Article ID: | iaor20073686 |
Country: | United States |
Volume: | 50 |
Issue: | 12 |
Start Page Number: | 1744 |
End Page Number: | 1750 |
Publication Date: | Dec 2004 |
Journal: | Management Science |
Authors: | Soberman David A. |
Keywords: | learning |
Observers argue that evidence for the persuasive role of advertising comes from competitive categories where increases in advertising lead to higher average prices. Conversely, others claim that advertising serves a purely informational role. Here, higher levels of advertising lead to better-informed consumers and this should increase competition and stimulate lower prices. The objective of this study is to neither confirm nor refute either of these perspectives. It is rather to show that increases in informative advertising alone can lead to both higher or lower prices. I further show that the direction of this relationship depends on the level of differentiation between competing firms. Similar to Grossman and Shapiro, I examine conditions where the differences between competing products are small, but I also examine conditions where the differences are significant.
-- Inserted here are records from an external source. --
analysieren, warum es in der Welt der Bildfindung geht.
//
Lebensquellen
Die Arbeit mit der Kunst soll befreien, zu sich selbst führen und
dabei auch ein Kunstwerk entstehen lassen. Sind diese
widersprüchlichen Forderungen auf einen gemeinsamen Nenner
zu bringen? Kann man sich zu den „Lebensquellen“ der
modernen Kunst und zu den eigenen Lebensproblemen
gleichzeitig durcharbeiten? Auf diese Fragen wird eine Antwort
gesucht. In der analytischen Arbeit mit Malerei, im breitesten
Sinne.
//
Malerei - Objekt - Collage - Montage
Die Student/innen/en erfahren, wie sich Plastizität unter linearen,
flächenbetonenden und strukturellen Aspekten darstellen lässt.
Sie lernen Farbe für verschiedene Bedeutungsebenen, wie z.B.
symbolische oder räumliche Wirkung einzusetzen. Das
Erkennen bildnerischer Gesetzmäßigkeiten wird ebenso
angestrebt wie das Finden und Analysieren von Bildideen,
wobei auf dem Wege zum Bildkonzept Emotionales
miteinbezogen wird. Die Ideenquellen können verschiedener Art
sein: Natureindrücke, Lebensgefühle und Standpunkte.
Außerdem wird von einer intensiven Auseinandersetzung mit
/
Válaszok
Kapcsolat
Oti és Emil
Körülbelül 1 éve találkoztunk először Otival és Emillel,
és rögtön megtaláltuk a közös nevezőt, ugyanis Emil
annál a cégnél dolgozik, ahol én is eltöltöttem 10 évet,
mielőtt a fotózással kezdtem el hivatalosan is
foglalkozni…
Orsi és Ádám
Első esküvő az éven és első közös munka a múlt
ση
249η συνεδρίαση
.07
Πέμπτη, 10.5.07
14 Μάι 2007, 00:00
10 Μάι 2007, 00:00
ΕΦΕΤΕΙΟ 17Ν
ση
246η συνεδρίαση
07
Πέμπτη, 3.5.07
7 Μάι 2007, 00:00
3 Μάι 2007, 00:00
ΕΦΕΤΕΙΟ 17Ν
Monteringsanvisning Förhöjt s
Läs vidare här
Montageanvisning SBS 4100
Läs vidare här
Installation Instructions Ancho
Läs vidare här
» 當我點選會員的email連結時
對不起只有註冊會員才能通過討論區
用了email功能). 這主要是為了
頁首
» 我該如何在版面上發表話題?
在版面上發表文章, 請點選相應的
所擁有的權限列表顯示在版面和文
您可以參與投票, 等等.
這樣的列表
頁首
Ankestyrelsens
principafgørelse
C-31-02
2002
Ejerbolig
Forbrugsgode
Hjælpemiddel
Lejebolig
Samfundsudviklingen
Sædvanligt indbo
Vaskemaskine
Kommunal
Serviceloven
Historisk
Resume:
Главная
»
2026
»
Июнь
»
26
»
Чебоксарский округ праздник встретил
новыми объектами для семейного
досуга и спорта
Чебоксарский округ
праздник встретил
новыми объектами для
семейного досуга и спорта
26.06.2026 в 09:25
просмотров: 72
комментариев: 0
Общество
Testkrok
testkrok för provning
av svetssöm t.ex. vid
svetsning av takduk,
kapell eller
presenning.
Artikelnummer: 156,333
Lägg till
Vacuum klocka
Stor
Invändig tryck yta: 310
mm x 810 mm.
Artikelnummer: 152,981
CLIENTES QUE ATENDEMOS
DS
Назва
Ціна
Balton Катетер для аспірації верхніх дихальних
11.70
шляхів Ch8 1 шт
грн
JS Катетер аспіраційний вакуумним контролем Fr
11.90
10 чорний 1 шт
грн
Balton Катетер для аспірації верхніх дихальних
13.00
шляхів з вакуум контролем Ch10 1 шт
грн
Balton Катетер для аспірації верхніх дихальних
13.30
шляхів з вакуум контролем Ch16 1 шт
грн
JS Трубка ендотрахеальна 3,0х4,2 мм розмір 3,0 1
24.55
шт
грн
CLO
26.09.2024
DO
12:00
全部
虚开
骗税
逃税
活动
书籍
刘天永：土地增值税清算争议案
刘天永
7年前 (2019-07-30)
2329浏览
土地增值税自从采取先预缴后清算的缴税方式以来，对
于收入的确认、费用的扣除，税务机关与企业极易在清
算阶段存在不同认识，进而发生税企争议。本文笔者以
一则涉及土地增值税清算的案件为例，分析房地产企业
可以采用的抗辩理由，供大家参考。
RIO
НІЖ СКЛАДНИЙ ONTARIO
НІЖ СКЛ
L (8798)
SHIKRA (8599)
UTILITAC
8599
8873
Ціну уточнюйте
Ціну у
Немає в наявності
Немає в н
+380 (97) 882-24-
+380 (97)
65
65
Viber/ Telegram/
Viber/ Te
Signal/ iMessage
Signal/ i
The role of advertising is to inform consumers about individual products and higher advertising for a product means that more of the potential market knows about it. Higher levels of advertising increase the relative importance of fully informed consumers compared to partially informed consumers. This dynamic is the basis for explaining why informative advertising can push prices either up or down in a uniformly distributed spatial market.